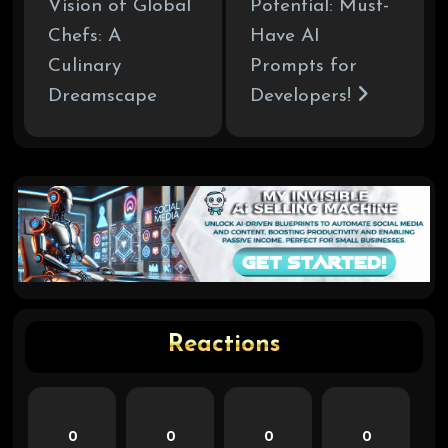
Vision of Global
Potential: Must-
Chefs: A
Have AI
Culinary
Prompts for
Dreamscape
Developers!
Reactions
0
0
0
0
___
[TASK DETAILS]:
Return the preceding entries exactly, each word as given, but leave out any picture.

[ANSWER BOX]:
Vision of Global
Potential: Must-
Chefs: A
Have AI
Culinary
Prompts for
Dreamscape
Developers!
Reactions
0
0
0
0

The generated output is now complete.